* TASK INSTRUCTIONS *
Your task is to print all of the data below exactly, with no pictures included.

* PROVIDED RECORDS *
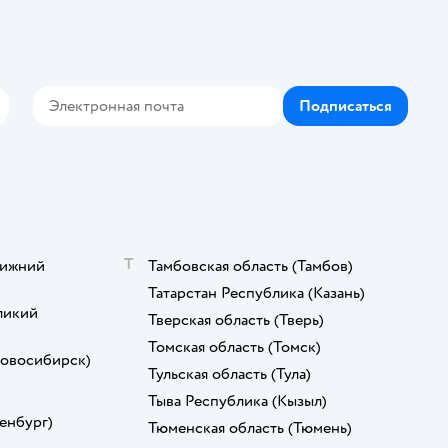
Подписаться
кте
elegram
Т
ижний
Тамбовская область
(Тамбов)
Татарстан Республика
(Казань)
ликий
Тверская область
(Тверь)
Томская область
(Томск)
овосибирск)
Тульская область
(Тула)
Тыва Республика
(Кызыл)
енбург)
Тюменская область
(Тюмень)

* ANSWER BOX *
Подписаться
кте
elegram
Т
ижний
Тамбовская область
(Тамбов)
Татарстан Республика
(Казань)
ликий
Тверская область
(Тверь)
Томская область
(Томск)
овосибирск)
Тульская область
(Тула)
Тыва Республика
(Кызыл)
енбург)
Тюменская область
(Тюмень)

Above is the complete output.